Three handsome, rascally pigs met their end in January this year, and are now wrapped and frozen or brined, salted and about to be smoked. Visions of Charlotte’s Web are likely to fill some minds upon learning that we butchered these animals, and if someone eschews meat entirely, then I can respect their horror. Meat eaters who avert their faces and moan, “oh, I could never do that,” however, must confront their hypocrisy in the meat department of the grocery store.
No question: it is distressing to kill our pigs. We hire a skilled and thoughtful man from the mainland to help us with it so the whole thing goes quickly and smoothly so there is no undue suffering with the creatures. We rather butcher in our own backyard than subject the pigs to a stressful trip on ferry and road to a mainland butcher.
The old cliché about using everything but the squeal has quite a bit of truth to it. We do waste the stomach, bladder, and with a few hundred pounds of meat to deal with, and usually mostly just Jamie and I to do the work, I am not up to scraping many yards of hog guts for sausage casings. A friend takes the brains, another likes to have some of the liver, kidneys, heart, and tongues and I use some of those as well in country pate. I also make liver pate, lard, and sausage. I use the heads, feet, and tails plus miscellaneous other parts in scrapple which I prefer to headcheese.
This year, friends, some inspired by Michael Pollens The Omnivore’s Dilemma and Barbara Kingsolver’s Animal, Vegetable, Miracle decided to go in on the pig project with us. From a grower Downeast we acquired three Tamworth pigs, a fine heritage breed of mahogany colored porkers. They grew up in a generous area of pen and yard within electric fence in back of our barn. Heavy snows in December buried the fence and a week before their destined ends, they discovered that they could chew the electric wire without jolting their molars, and soon went on a long stroll down the road.
We joked that they wanted to go to Durkee’s store for pizza and beer. Their escape provided a couple hours’ amusement among the neighbors and a fair amount of trouble for us. One can drive a pig, but you can’t really steer it. When they got out a second time I thought, I will not miss these animals nearly as much after next Saturday as perhaps I might have.
Jamie was, I think, secretly pleased that they got out, and he was fascinated by what they chose to root around in and gnaw on: a plastic soda bottle proved a tasty morsel for one. He thought it would be lots of fun to watch them and follow, to see where they would go, and what they would do. Still we chased them back into their own yard, and Jamie spent time shoveling free the electric fence.
Everyone says you can’t name an animal that you are going to eat.
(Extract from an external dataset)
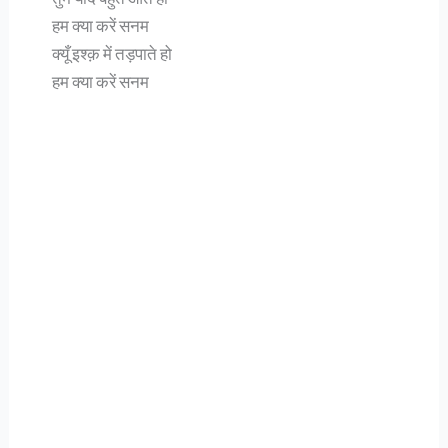
हम क्या करें सनम
क्यूँ इश्क़ में तड़पाते हो
हम क्या करें सनम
It is done all the time, though. We used to name ours. The first set were called Pork and Beans. Pork was pink and white, and Beans had brown splotches all over. The next set were Roger and Francis Bacon. Another set were named One and Two. It made no difference when their last day came, however, and we saw them to their end, named or not.
This year’s pigs proved to be very calm, though a season or so ago, we had a pair of very enthusiastic pigs. Jamie mowed around their area to keep grass out of the electric fence. One liked to chase Jamie and the mower, barking happily, and once ran so fast that he fell over and ended up on his back, little feet scrabbling in the air. How different from the pigs raised up on cement, where they can’t root, crowded together, animals so highly stressed that a loud noise gives them a heart attack.
Butchering means a few days of steady work but we are getting faster at the cutting and wrapping. Instead of five days we can do it in three or four. This year it went fairly quickly with the help of the friends who co-owned the pigs with us, but it surely takes time and patience. Most worthwhile things do.
A few years ago, I gave a talk at a university in Boston where I described our butchering, and one of the seminar participants said, “It sounds like such a lot of work.” I thought to myself, that my four days or so of meat processing, 30 to 40 hours of effort, filled my freezer with pork for a year. I don’t have to get in my car and commute through terrible traffic for 48 to 50 weeks a year, to work for 40 hours or more each of those weeks in an airless building, doing something perhaps of questionable value to myself or society, for a paycheck that would enable me to go to a grocery store to buy pork processed from nervous, heavily medicated pigs who never breathed fresh air, lay in the sun, or shoved their snouts into grass and mud, much less adventured down an island road. For a few days, converting three rascals into many meals is my job and it is a good one. I do not lament their life — or mine, either.
Sandy Oliver cooks, writes and eats pork on Islesboro.